RECORDS SHOWN: Begin

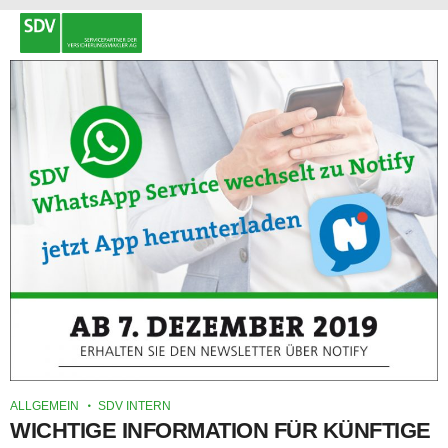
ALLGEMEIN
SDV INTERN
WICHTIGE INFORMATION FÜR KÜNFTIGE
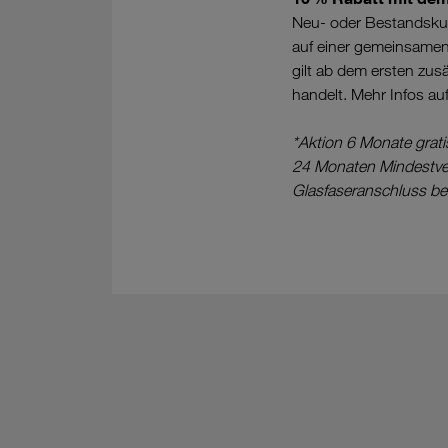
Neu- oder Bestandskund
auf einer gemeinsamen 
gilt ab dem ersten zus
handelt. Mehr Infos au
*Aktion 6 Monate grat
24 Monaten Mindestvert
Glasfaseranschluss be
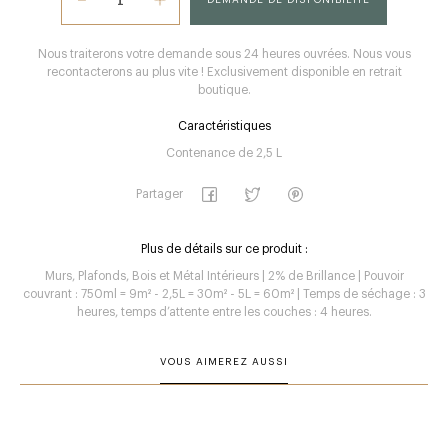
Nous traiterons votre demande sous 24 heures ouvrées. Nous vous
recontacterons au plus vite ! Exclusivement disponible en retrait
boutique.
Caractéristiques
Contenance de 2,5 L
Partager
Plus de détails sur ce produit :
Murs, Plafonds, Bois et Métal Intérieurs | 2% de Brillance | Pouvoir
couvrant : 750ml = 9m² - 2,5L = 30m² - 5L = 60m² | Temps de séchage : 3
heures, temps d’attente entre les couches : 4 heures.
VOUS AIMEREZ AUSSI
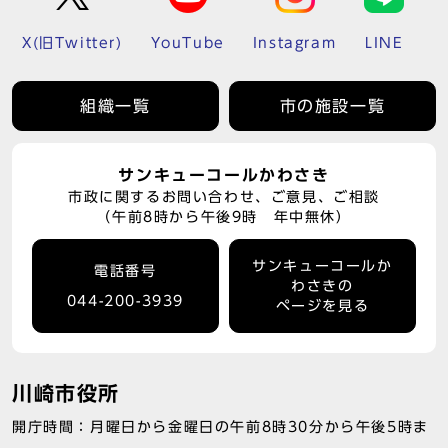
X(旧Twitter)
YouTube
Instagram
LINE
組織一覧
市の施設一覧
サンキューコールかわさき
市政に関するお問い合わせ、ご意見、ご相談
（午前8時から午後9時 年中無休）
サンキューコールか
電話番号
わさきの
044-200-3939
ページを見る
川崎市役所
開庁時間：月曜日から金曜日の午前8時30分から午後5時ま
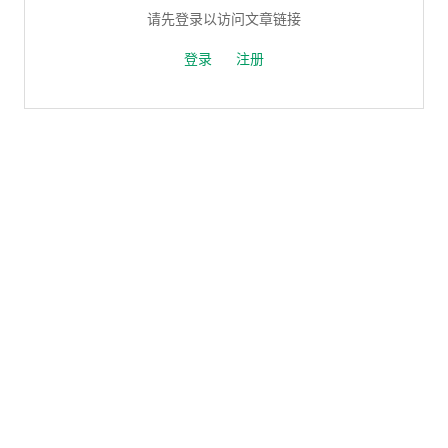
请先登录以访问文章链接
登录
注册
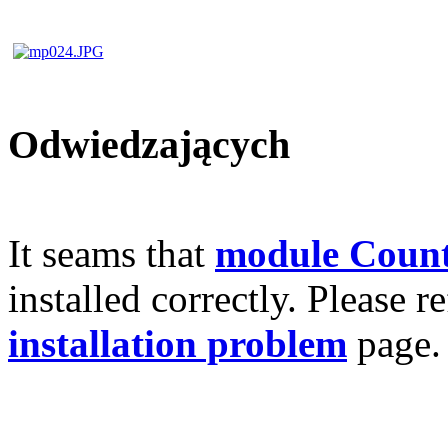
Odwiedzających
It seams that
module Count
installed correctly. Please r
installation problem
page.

RECORDS SHOWN: End
RECORDS SHOWN: Begin

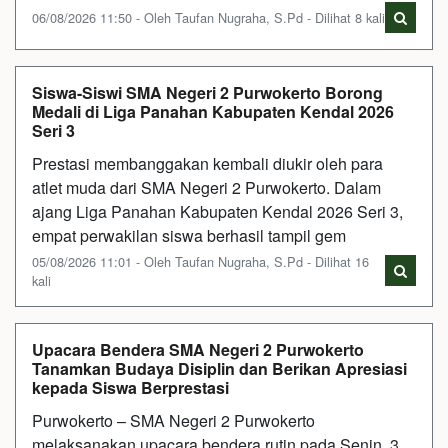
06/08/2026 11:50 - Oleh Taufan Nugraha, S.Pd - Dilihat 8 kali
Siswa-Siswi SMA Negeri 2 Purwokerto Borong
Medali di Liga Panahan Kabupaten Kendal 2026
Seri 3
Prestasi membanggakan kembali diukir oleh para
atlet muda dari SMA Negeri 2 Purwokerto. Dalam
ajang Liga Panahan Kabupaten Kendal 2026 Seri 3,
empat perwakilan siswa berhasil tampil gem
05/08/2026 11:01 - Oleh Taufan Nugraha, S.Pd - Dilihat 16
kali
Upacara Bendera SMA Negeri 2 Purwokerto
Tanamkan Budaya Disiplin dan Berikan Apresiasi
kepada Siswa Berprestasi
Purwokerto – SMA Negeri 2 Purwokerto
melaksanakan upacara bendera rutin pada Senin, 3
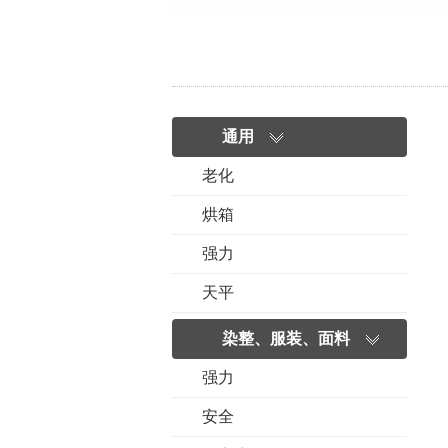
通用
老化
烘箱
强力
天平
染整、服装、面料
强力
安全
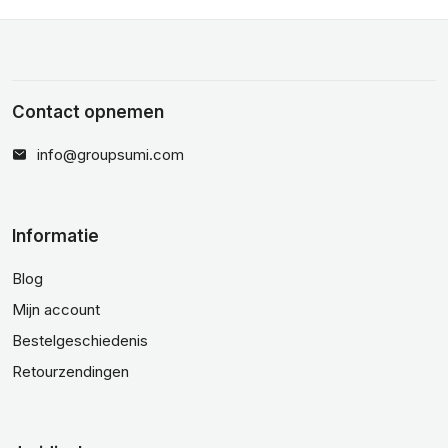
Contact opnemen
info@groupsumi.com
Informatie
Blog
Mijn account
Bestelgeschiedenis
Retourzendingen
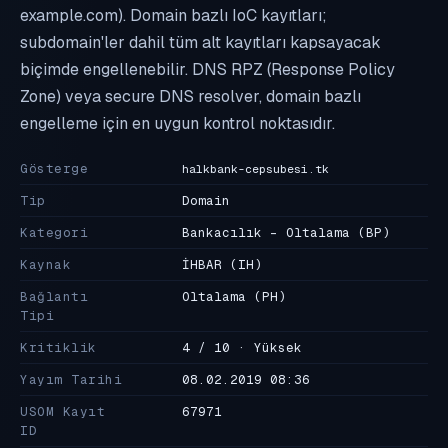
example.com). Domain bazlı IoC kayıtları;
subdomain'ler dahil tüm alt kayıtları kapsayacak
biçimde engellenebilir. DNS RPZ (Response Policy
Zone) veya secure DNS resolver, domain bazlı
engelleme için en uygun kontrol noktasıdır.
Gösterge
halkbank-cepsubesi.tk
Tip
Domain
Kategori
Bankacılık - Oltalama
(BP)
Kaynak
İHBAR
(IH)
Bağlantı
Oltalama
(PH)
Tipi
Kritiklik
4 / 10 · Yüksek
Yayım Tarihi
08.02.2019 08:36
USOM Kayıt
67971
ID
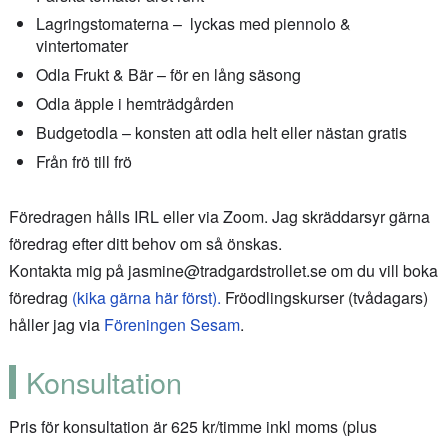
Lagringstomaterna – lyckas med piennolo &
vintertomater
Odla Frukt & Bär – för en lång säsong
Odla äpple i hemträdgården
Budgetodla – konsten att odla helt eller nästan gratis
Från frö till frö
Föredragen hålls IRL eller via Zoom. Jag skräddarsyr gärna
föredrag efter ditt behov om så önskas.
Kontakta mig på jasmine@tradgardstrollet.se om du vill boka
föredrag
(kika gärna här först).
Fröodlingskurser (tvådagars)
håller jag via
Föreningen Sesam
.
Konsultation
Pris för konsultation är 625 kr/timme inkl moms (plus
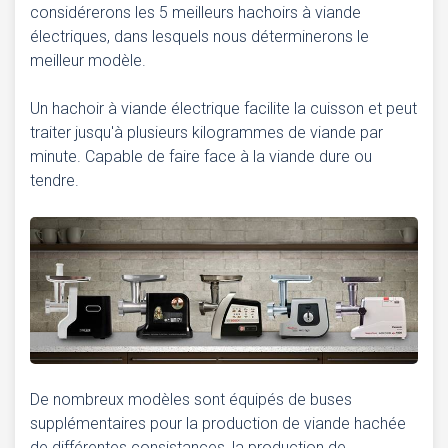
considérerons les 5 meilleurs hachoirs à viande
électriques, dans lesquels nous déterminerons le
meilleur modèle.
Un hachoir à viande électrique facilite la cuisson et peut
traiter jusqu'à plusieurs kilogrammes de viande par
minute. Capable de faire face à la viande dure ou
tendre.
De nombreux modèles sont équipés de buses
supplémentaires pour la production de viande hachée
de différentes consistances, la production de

RECORDS SHOWN: End

- **DESCRIPTION OF THE TASK**:
Write down exactly the span of lines above from the one containing "supplémentaires pour la" to the one containing "de différentes consistances, la production de", both ends included.

- **RESPONSE TO THIS TASK**:
supplémentaires pour la production de viande hachée
de différentes consistances, la production de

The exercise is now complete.